## Exercise instructions:
Take the lines below from the one with "POP CHOCOLAT" through the one with "Resultados após 4" and retype them exactly. Include nothing else, and no pictures.

### Supplied material ###

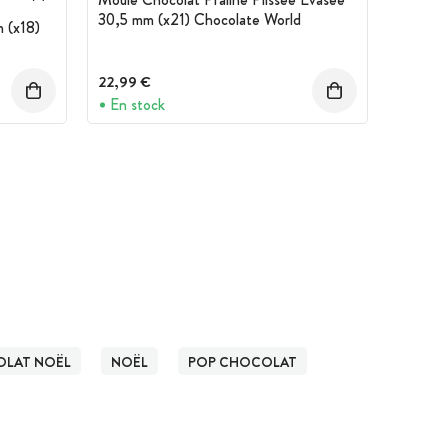
30,5 mm (x21) Chocolate World
 (x18)
22,99 €
En stock
OLAT NOËL
NOËL
POP CHOCOLAT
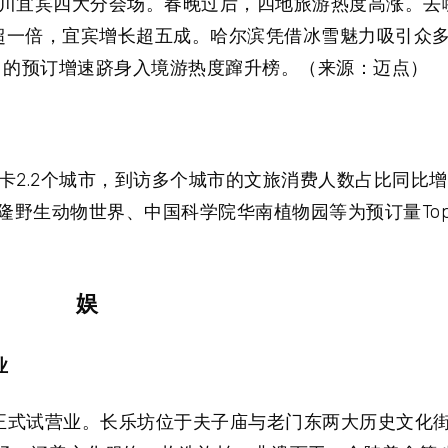
川宜宾四大分会场。春晚过后，四地旅游热度高涨。去
增超一倍，宜宾增长超五成。哈尔滨凭借冰雪魅力吸引众
1% 的预订增速跻身入境游热度蹿升榜。（来源：迈点）
2.2个城市，到访多个城市的文旅消费人数占比同比增
隆野生动物世界、中国科学院华南植物园等为预订量To
娱
业
坊正式试营业。长乐坊位于夫子庙与老门东两大历史文化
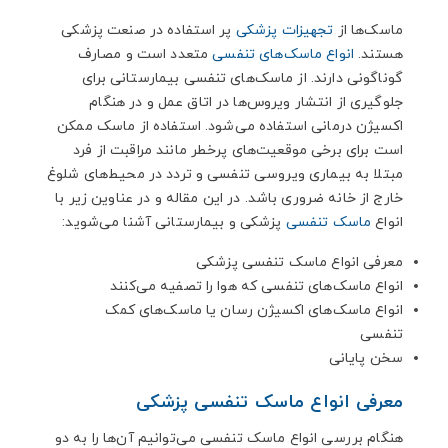
4. سخن پایانی
ماسک‌ها از
تجهیزات پزشکی
پر استفاده در صنعت پزشکی
هستند.
انواع ماسک‌های تنفسی
متعدد است و مصارف
گوناگونی دارند. از ماسک‌های تنفسی بیمارستانی برای
جلوگیری از انتشار ویروس‌ها در اتاق عمل و در هنگام
اکسیژن درمانی استفاده می‌شود. استفاده از ماسک ممکن
است برای برخی موقعیت‌های پرخطر مانند مراقبت از فرد
مبتلا به بیماری ویروسی تنفسی و تردد در محیط‌های شلوغ
خارج از خانه ضروری باشد. در این مقاله و در عناوین زیر با
انواع
ماسک تنفسی
پزشکی و بیمارستانی آشنا می‌شوید:
معرفی انواع ماسک تنفسی پزشکی
انواع ماسک‌های تنفسی که هوا را تصفیه می‌کنند
انواع ماسک‌های اکسیژن رسان یا ماسک‌های کمک
تنفسی
سخن پایانی
معرفی انواع ماسک تنفسی پزشکی
هنگام بررسی انواع ماسک تنفسی می‌توانیم آن‌ها را به دو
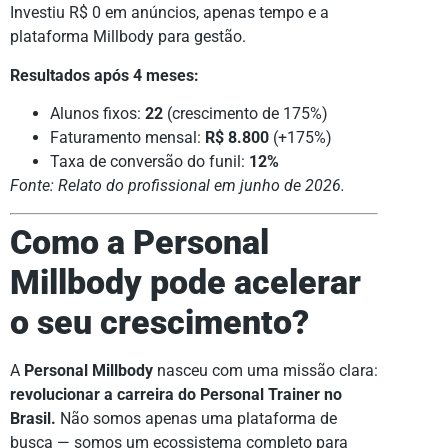
Investiu R$ 0 em anúncios, apenas tempo e a
plataforma Millbody para gestão.
Resultados após 4 meses:
Alunos fixos:
22
(crescimento de 175%)
Faturamento mensal:
R$ 8.800
(+175%)
Taxa de conversão do funil:
12%
Fonte: Relato do profissional em junho de 2026.
Como a Personal
Millbody pode acelerar
o seu crescimento?
A
Personal Millbody
nasceu com uma missão clara:
revolucionar a carreira do Personal Trainer no
Brasil.
Não somos apenas uma plataforma de
busca — somos um ecossistema completo para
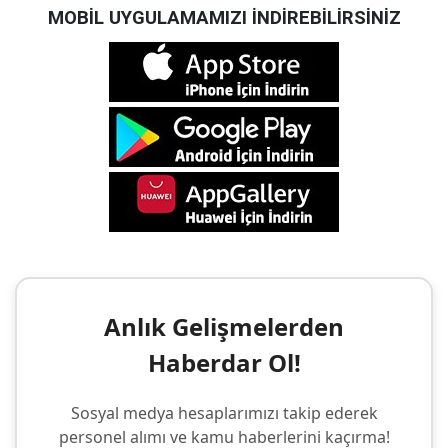
MOBİL UYGULAMAMIZI İNDİREBİLİRSİNİZ
Anlık Gelişmelerden
Haberdar Ol!
Sosyal medya hesaplarımızı takip ederek
personel alımı ve kamu haberlerini kaçırma!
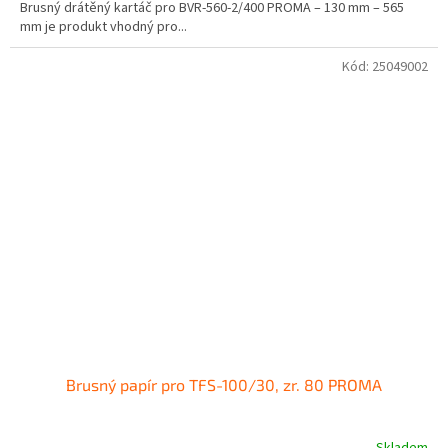
Brusný drátěný kartáč pro BVR-560-2/400 PROMA – 130 mm – 565
mm je produkt vhodný pro...
Kód:
25049002
Brusný papír pro TFS-100/30, zr. 80 PROMA
Skladem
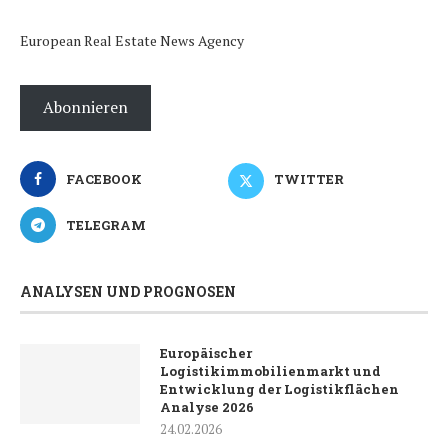
European Real Estate News Agency
Abonnieren
FACEBOOK
TWITTER
TELEGRAM
ANALYSEN UND PROGNOSEN
Europäischer
Logistikimmobilienmarkt und
Entwicklung der Logistikflächen
Analyse 2026
24.02.2026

###

## Exercise response:
POP CHOCOLAT
川宜宾四大分会场。春晚过后，四地旅游热度高涨。去
增超一倍，宜宾增长超五成。哈尔滨凭借冰雪魅力吸引众
1% 的预订增速跻身入境游热度蹿升榜。（来源：迈点）
2.2个城市，到访多个城市的文旅消费人数占比同比增
隆野生动物世界、中国科学院华南植物园等为预订量To
娱
业
坊正式试营业。长乐坊位于夫子庙与老门东两大历史文化
4. سخن پایانی
ماسک‌ها از
تجهیزات پزشکی
پر استفاده در صنعت پزشکی
هستند.
انواع ماسک‌های تنفسی
متعدد است و مصارف
گوناگونی دارند. از ماسک‌های تنفسی بیمارستانی برای
جلوگیری از انتشار ویروس‌ها در اتاق عمل و در هنگام
اکسیژن درمانی استفاده می‌شود. استفاده از ماسک ممکن
است برای برخی موقعیت‌های پرخطر مانند مراقبت از فرد
مبتلا به بیماری ویروسی تنفسی و تردد در محیط‌های شلوغ
خارج از خانه ضروری باشد. در این مقاله و در عناوین زیر با
انواع
ماسک تنفسی
پزشکی و بیمارستانی آشنا می‌شوید:
معرفی انواع ماسک تنفسی پزشکی
انواع ماسک‌های تنفسی که هوا را تصفیه می‌کنند
انواع ماسک‌های اکسیژن رسان یا ماسک‌های کمک
تنفسی
سخن پایانی
معرفی انواع ماسک تنفسی پزشکی
هنگام بررسی انواع ماسک تنفسی می‌توانیم آن‌ها را به دو
Investiu R$ 0 em anúncios, apenas tempo e a
plataforma Millbody para gestão.
Resultados após 4 meses:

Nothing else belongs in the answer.